Q 20. Find and visualize the correlation matrix. Write your observations from the plot. (3 Marks)
# remove _____ & write the appropriate function name and run the code
corr_matrix = pima.iloc[:,0:8].corr()
corr_matrix
Pregnancies | Glucose | BloodPressure | SkinThickness | Insulin | BMI | DiabetesPedigreeFunction | Age | |
---|---|---|---|---|---|---|---|---|
Pregnancies | 1.000000 | 0.128022 | 0.208987 | 0.009393 | -0.018780 | 0.021546 | -0.033523 | 0.544341 |
Glucose | 0.128022 | 1.000000 | 0.219765 | 0.158060 | 0.396137 | 0.231464 | 0.137158 | 0.266673 |
BloodPressure | 0.208987 | 0.219765 | 1.000000 | 0.130403 | 0.010492 | 0.281222 | 0.000471 | 0.326791 |
SkinThickness | 0.009393 | 0.158060 | 0.130403 | 1.000000 | 0.245410 | 0.532552 | 0.157196 | 0.020582 |
Insulin | -0.018780 | 0.396137 | 0.010492 | 0.245410 | 1.000000 | 0.189919 | 0.158243 | 0.037676 |
BMI | 0.021546 | 0.231464 | 0.281222 | 0.532552 | 0.189919 | 1.000000 | 0.153508 | 0.025748 |
DiabetesPedigreeFunction | -0.033523 | 0.137158 | 0.000471 | 0.157196 | 0.158243 | 0.153508 | 1.000000 | 0.033561 |
Age | 0.544341 | 0.266673 | 0.326791 | 0.020582 | 0.037676 | 0.025748 | 0.033561 | 1.000000 |
# remove _____ & write the appropriate function name
plt.figure(figsize=(8,8))
sns.heatmap(corr_matrix, annot = True)
# display the plot
plt.show()
Write your Answer here:
Ans 20: In this heatmap it is evident how the skin thickness is enough highly correlated with the BMI. With the same order of correlation, pregnancies are positively correlated with age. This is obvious because a woman can have more babies if she gets older.
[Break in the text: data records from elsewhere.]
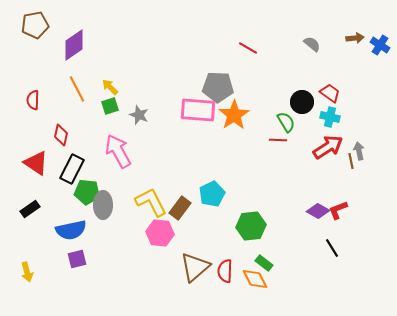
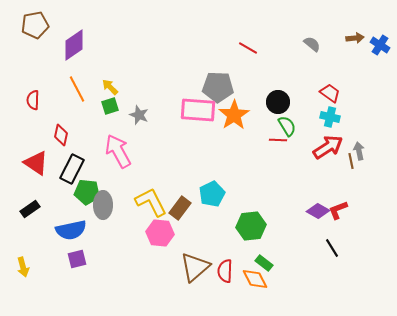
black circle at (302, 102): moved 24 px left
green semicircle at (286, 122): moved 1 px right, 4 px down
yellow arrow at (27, 272): moved 4 px left, 5 px up
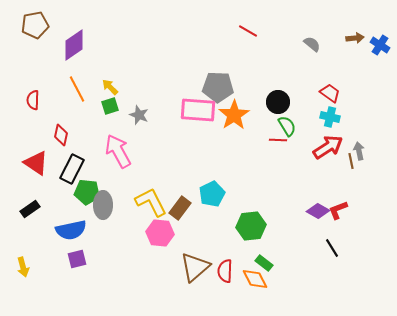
red line at (248, 48): moved 17 px up
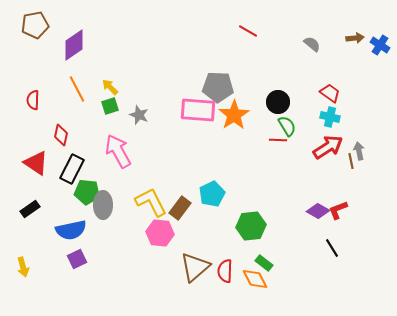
purple square at (77, 259): rotated 12 degrees counterclockwise
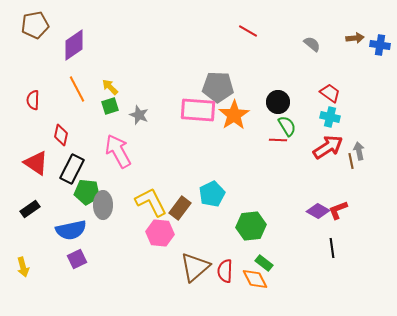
blue cross at (380, 45): rotated 24 degrees counterclockwise
black line at (332, 248): rotated 24 degrees clockwise
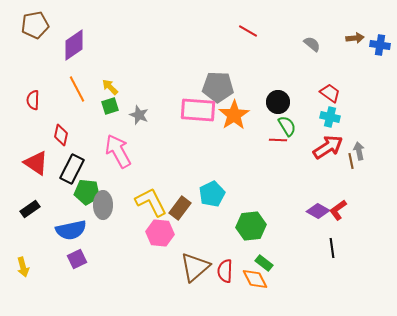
red L-shape at (338, 210): rotated 15 degrees counterclockwise
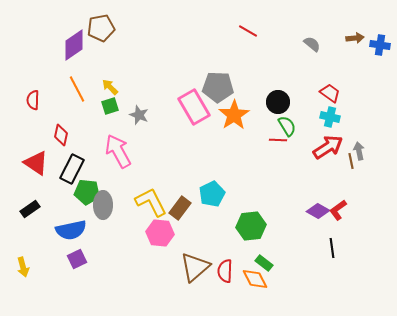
brown pentagon at (35, 25): moved 66 px right, 3 px down
pink rectangle at (198, 110): moved 4 px left, 3 px up; rotated 56 degrees clockwise
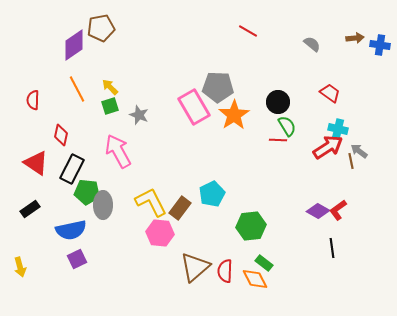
cyan cross at (330, 117): moved 8 px right, 12 px down
gray arrow at (359, 151): rotated 42 degrees counterclockwise
yellow arrow at (23, 267): moved 3 px left
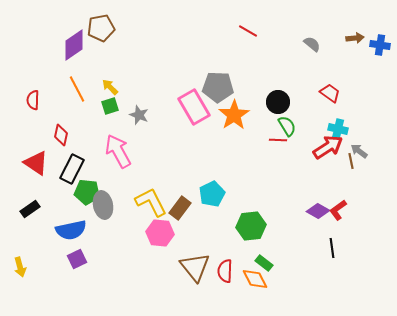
gray ellipse at (103, 205): rotated 12 degrees counterclockwise
brown triangle at (195, 267): rotated 28 degrees counterclockwise
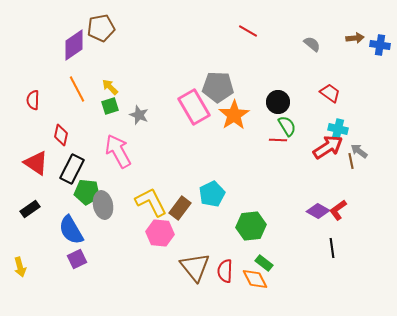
blue semicircle at (71, 230): rotated 72 degrees clockwise
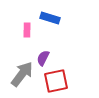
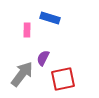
red square: moved 7 px right, 2 px up
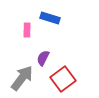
gray arrow: moved 4 px down
red square: rotated 25 degrees counterclockwise
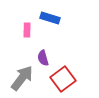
purple semicircle: rotated 42 degrees counterclockwise
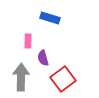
pink rectangle: moved 1 px right, 11 px down
gray arrow: moved 1 px left, 1 px up; rotated 36 degrees counterclockwise
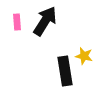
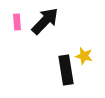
black arrow: rotated 12 degrees clockwise
black rectangle: moved 1 px right, 1 px up
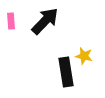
pink rectangle: moved 6 px left, 1 px up
black rectangle: moved 2 px down
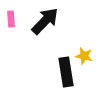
pink rectangle: moved 2 px up
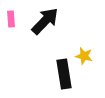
black rectangle: moved 2 px left, 2 px down
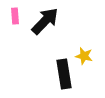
pink rectangle: moved 4 px right, 3 px up
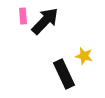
pink rectangle: moved 8 px right
black rectangle: rotated 16 degrees counterclockwise
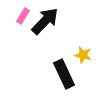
pink rectangle: rotated 35 degrees clockwise
yellow star: moved 1 px left, 1 px up
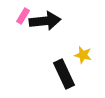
black arrow: rotated 40 degrees clockwise
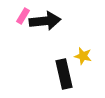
yellow star: moved 1 px down
black rectangle: rotated 12 degrees clockwise
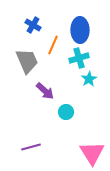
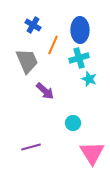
cyan star: rotated 21 degrees counterclockwise
cyan circle: moved 7 px right, 11 px down
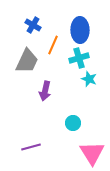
gray trapezoid: rotated 48 degrees clockwise
purple arrow: rotated 60 degrees clockwise
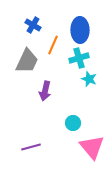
pink triangle: moved 6 px up; rotated 8 degrees counterclockwise
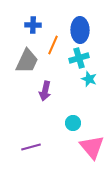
blue cross: rotated 28 degrees counterclockwise
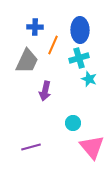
blue cross: moved 2 px right, 2 px down
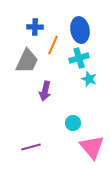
blue ellipse: rotated 10 degrees counterclockwise
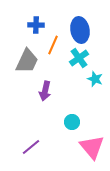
blue cross: moved 1 px right, 2 px up
cyan cross: rotated 18 degrees counterclockwise
cyan star: moved 6 px right
cyan circle: moved 1 px left, 1 px up
purple line: rotated 24 degrees counterclockwise
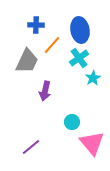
orange line: moved 1 px left; rotated 18 degrees clockwise
cyan star: moved 2 px left, 1 px up; rotated 21 degrees clockwise
pink triangle: moved 4 px up
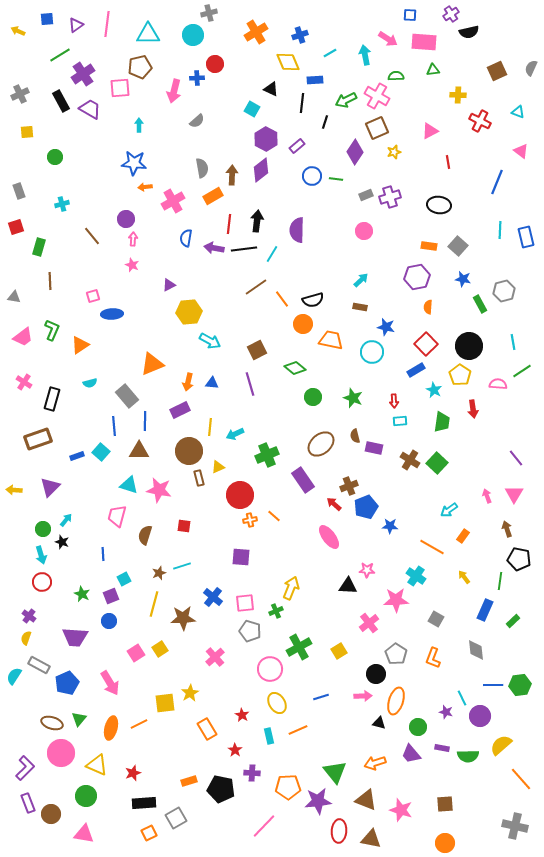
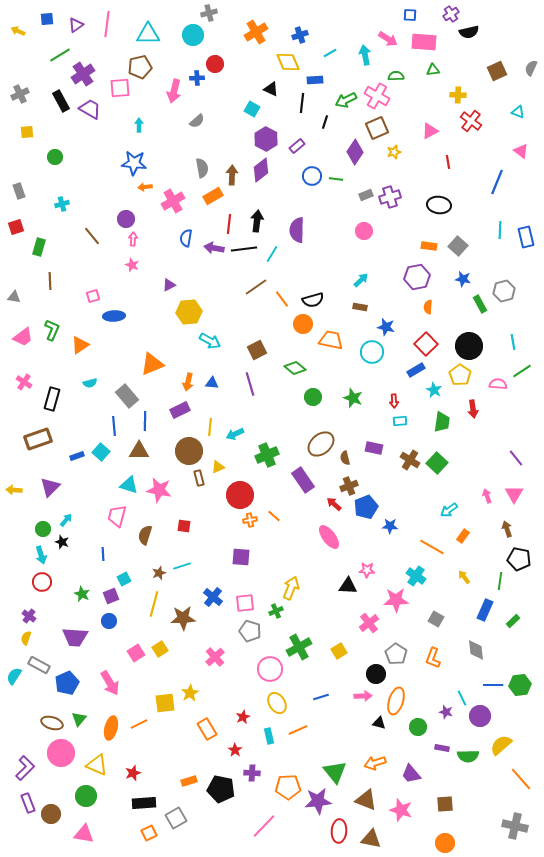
red cross at (480, 121): moved 9 px left; rotated 10 degrees clockwise
blue ellipse at (112, 314): moved 2 px right, 2 px down
brown semicircle at (355, 436): moved 10 px left, 22 px down
red star at (242, 715): moved 1 px right, 2 px down; rotated 16 degrees clockwise
purple trapezoid at (411, 754): moved 20 px down
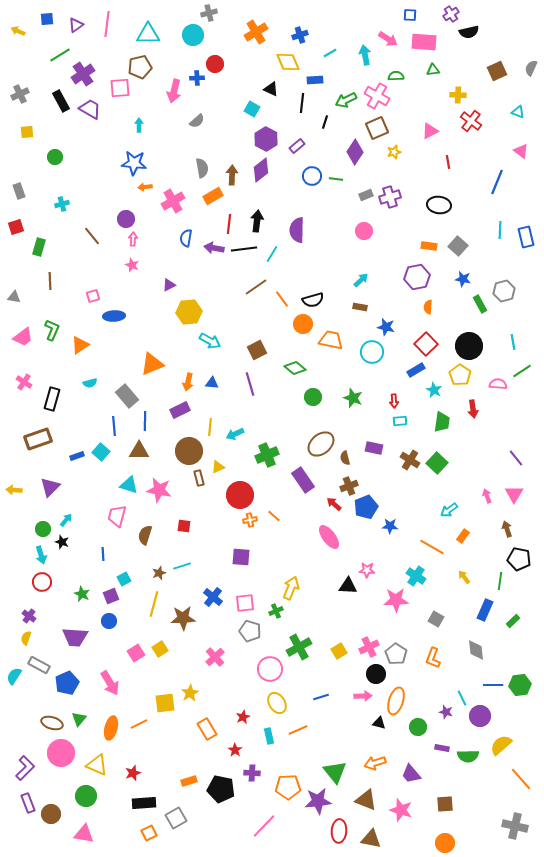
pink cross at (369, 623): moved 24 px down; rotated 12 degrees clockwise
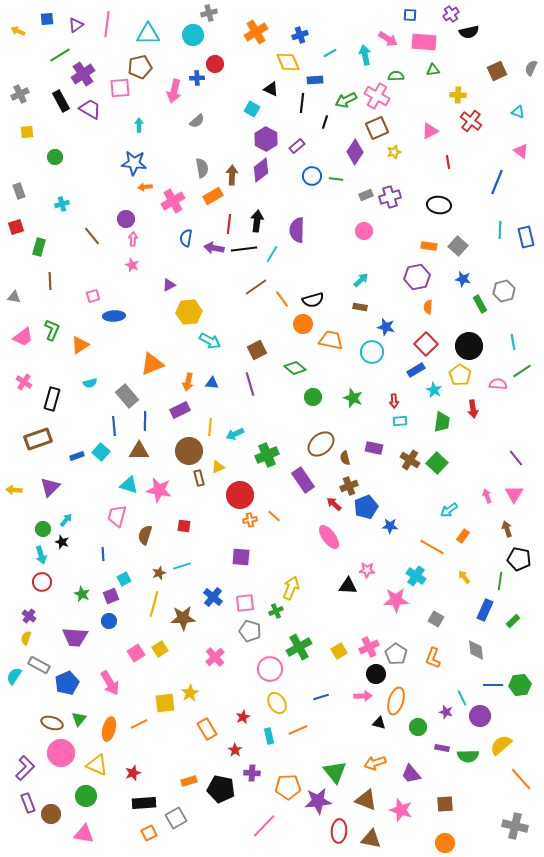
orange ellipse at (111, 728): moved 2 px left, 1 px down
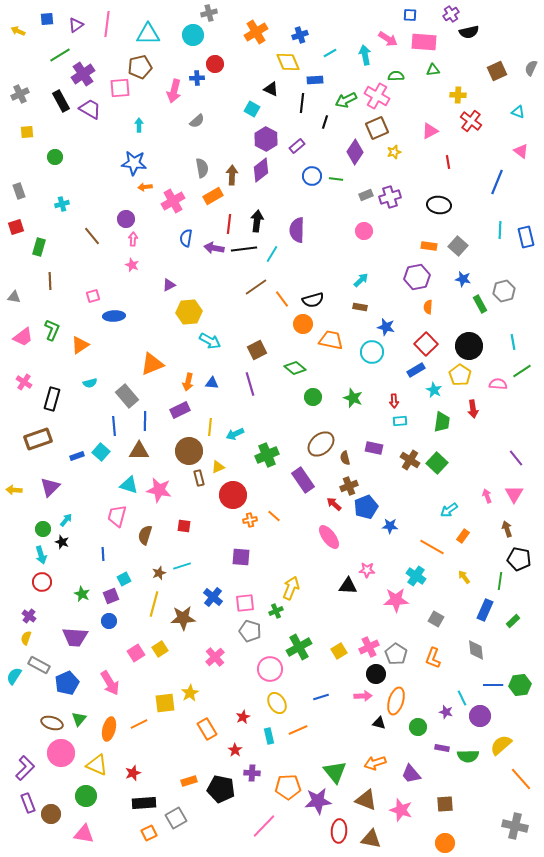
red circle at (240, 495): moved 7 px left
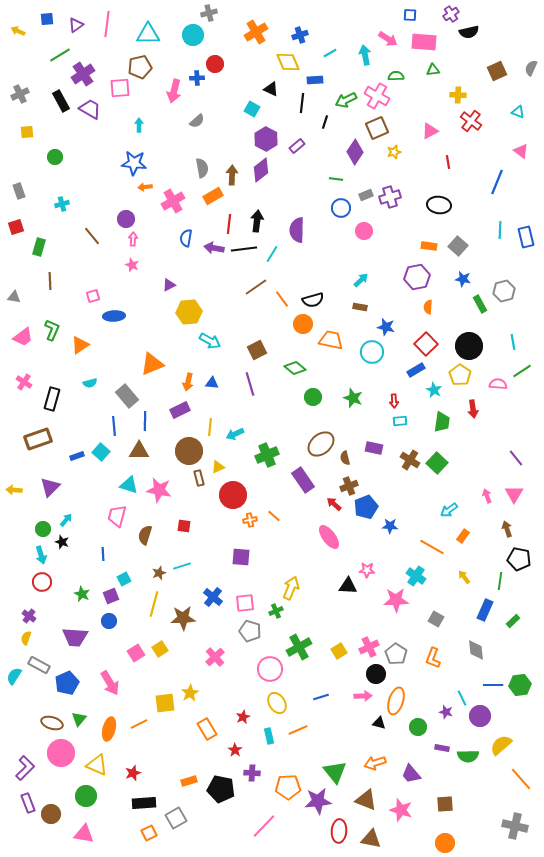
blue circle at (312, 176): moved 29 px right, 32 px down
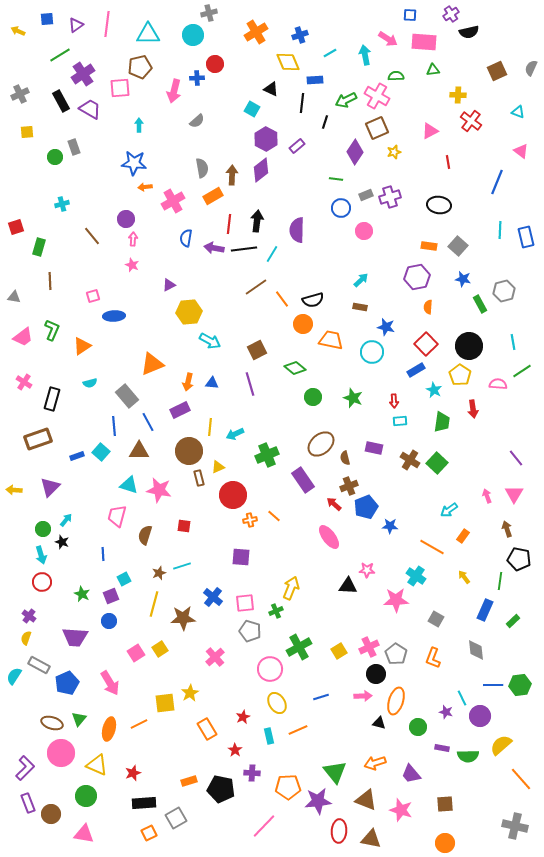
gray rectangle at (19, 191): moved 55 px right, 44 px up
orange triangle at (80, 345): moved 2 px right, 1 px down
blue line at (145, 421): moved 3 px right, 1 px down; rotated 30 degrees counterclockwise
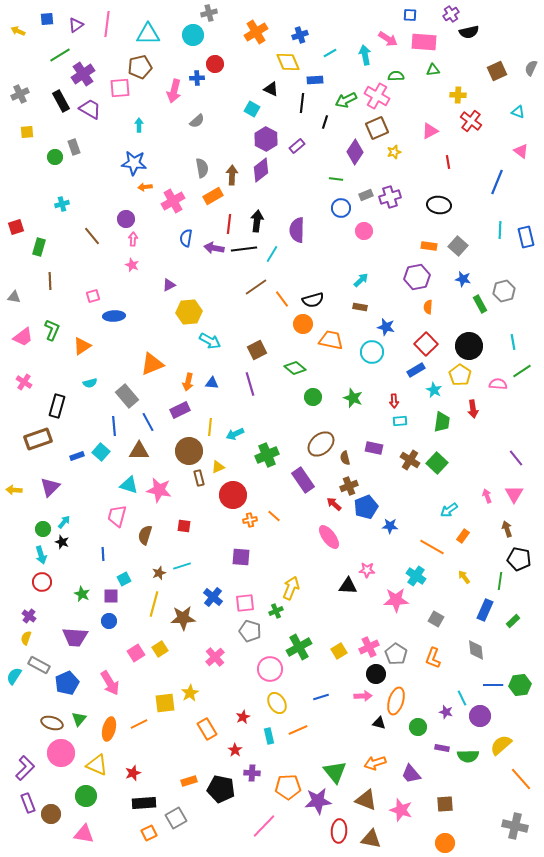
black rectangle at (52, 399): moved 5 px right, 7 px down
cyan arrow at (66, 520): moved 2 px left, 2 px down
purple square at (111, 596): rotated 21 degrees clockwise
The blood pressure is also correlated positively with age and BMI. As seen in the answer 15, glucose has very low positive correlation with diabetes pedigree function and skin thickness, but it has a good level of positive correlation with insuline. I think this value could have been even more positive if it wasn’t for the odd phenomenon I describe in answer 16. It is also evident the positive correlation of glucose with age and BMI. In my opinion all the other correlations are not large enough to be significant, or maybe that insignificance is still a piece of information to be verified with further analysis and future studies.